- Other name: Nathan Adler
- Citizenship: Canadian, Lac des Mille Lacs First Nation
- Education: Trent University, OCAD University, University of British Columbia
- Occupation: writer
- Known for: horror fiction
- Notable work: Wrist, a story based on the traditional First Nations mythology of the wendigo; short story collection Ghost Lake
- Website: nathanadlerblog.wordpress.com

= Nathan Niigan Noodin Adler =

Canadian writer

Nathan Niigan Noodin Adler, sometimes credited as Nathan Adler, is a Canadian writer of horror fiction. He is most noted for his 2020 short story collection Ghost Lake, which was the winner in the English fiction category at the 2021 Indigenous Voices Awards.

Of Jewish and Anishinaabe descent, he is a member of the Lac des Mille Lacs First Nation. He studied English literature and Native studies at Trent University, integrated media at OCAD University, and creative writing at the University of British Columbia.
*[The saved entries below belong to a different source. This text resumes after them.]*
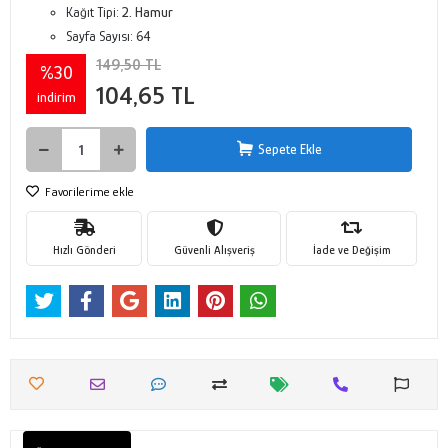
Kağıt Tipi:
2. Hamur
Sayfa Sayısı:
64
149,50 TL
%30
104,65 TL
indirim
Sepete Ekle
Favorilerime ekle
Hızlı Gönderi
Güvenli Alışveriş
İade ve Değişim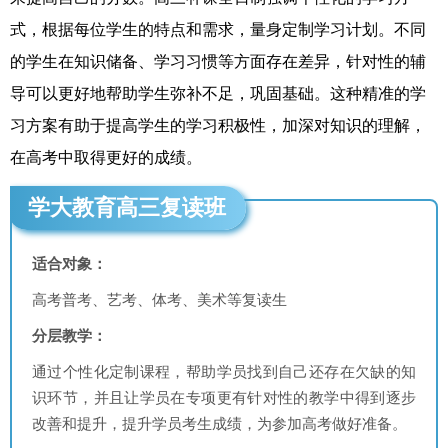
式，根据每位学生的特点和需求，量身定制学习计划。不同
的学生在知识储备、学习习惯等方面存在差异，针对性的辅
导可以更好地帮助学生弥补不足，巩固基础。这种精准的学
习方案有助于提高学生的学习积极性，加深对知识的理解，
在高考中取得更好的成绩。
学大教育高三复读班
适合对象：
高考普考、艺考、体考、美术等复读生
分层教学：
通过个性化定制课程，帮助学员找到自己还存在欠缺的知
识环节，并且让学员在专项更有针对性的教学中得到逐步
改善和提升，提升学员考生成绩，为参加高考做好准备。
He published his debut novel Wrist, a story based on the traditional First Nations mythology of the wendigo, in 2016, and he was coeditor with Christine Miskonoodinkwe Smith of the 2019 speculative fiction anthology Bawaajigan: Stories of Power. His short story "Abacus" was included in Joshua Whitehead's Lambda Literary Award-winning anthology Love After the End: An Anthology of Two-Spirit and Indigiqueer Speculative Fiction.

Adler, who identifies as two-spirit, has also done work as a visual artist.